En 2004, elle en était à son 53e manuscrit. Elle dit écrire près de quatre romans par an pour n’en publier qu’un seul : « J’écris 3,7 romans par an, c’est un rythme, je l’ai constaté après coup. Cela dit, n’allez surtout pas imaginer que tous ces romans sont bons. Il y a une énorme proportion de romans ratés dont il est hors de question que je les publie », « L’immense majorité [de ces manuscrits] restera dans des caisses et n’en sortira pas. Je veillerai à me protéger suffisamment pour cela ». Se disant également « enceinte de ses romans », Amélie Nothomb dit écrire depuis l’âge de dix-sept ans.
Wikipédia.

Attentat Biographie de la faim Les Combustibles Robert des noms propres Stupeur et tremblements

 

 

Sans le vouloir, j’avais commis le crime parfait : personne ne m’avait vu venir, à part la victime.
La preuve, c’est que je suis toujours en liberté. C’est dans le hall d’un aéroport que tout a commencé. Il savait que ce serait lui. La victime parfaite. Le coupable désigné d’avance. Il lui a suffi de parler. Et d’attendre que le piège se referme. C’est dans le hall d’un aéroport que tout s’est terminé. De toute façon, le hasard n’existe pas.

 

Cosmétique de l’ennemi est le sixième titre de l’auteure que je lis, mais j’ai toujours la même appréhension lorsque je commence un livre d’Amélie Nothomb. Avec la demoiselle, c’est soit ça passe, soit ça casse et le juste milieu n’est pas de mise. D’ailleurs, je dis toujours la même chose dans l’introduction de mes chroniques « Nothombiennes », mais c’est vraiment le cas…
Le pitch me tentait bien – comme souvent avec ses titres – mais, comme d’habitude, je me méfiais. J’ai trouvé la première partie intéressante bien qu’un peu… « mais où veut-elle en venir ? » « qu’est-ce que c’est encore que cette situation improbable ? »… mais tout s’éclaircit vers les deux tiers du texte et ça m’a plu ! Ce n’est peut-être pas mon Nothomb préféré mais c’est sans doute un de ceux qui me marqueront le plus !

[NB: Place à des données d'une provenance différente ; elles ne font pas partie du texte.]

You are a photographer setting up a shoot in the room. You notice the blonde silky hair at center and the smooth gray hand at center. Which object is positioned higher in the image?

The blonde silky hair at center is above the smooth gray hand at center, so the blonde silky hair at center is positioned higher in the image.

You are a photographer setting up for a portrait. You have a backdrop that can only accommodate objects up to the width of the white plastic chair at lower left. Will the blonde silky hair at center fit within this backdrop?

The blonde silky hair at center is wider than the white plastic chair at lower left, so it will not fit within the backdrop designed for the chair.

120 pages en police 14 (si ce n’est pas plus !), ça se dévore d’un coup, en une heure environ. Le mieux c’est vraiment de l’avaler en une seule fois pour ne pas avoir de coupure dans le dialogue. De toute façon, le texte est conçu pour être lu d’une traite puisqu’il n’y a aucun chapitre ni saut de ligne, juste un gros bloc formé par le dialogue des deux protagonistes…

Tout se déroule en quelques heures, dans le hall d’un aéroport, entre deux hommes qui semblent coupés du reste du monde. On assiste donc au dialogue entre les deux protagonistes, alors qu’ils sont bloqués au sol, en attendant leur vol retardé de quelques heures. L’un des deux, Jérôme August, homme d’affaire, tente tant bien que mal de poursuivre la lecture du livre qu’il a dans les mains alors que l’autre homme, Textor Texel, s’impose et lui tient la grappe, lui racontant son passé et ses premiers pas de meurtrier.
Au début, autant agacé par cet énergumène louche que Jérôme August, le lecteur finit, comme ce dernier, par prendre goût aux propose de Textor Texel et attend la suite de l’histoire avec impatience ! Plus les pages défilent, plus le dialogue se complexifie et le postulat de base s’inverse petit à petit jusqu’à la révélation, finalement pas si extraordinaire que ça, mais bien amenée et qui entraîne une chute qui m’a plu.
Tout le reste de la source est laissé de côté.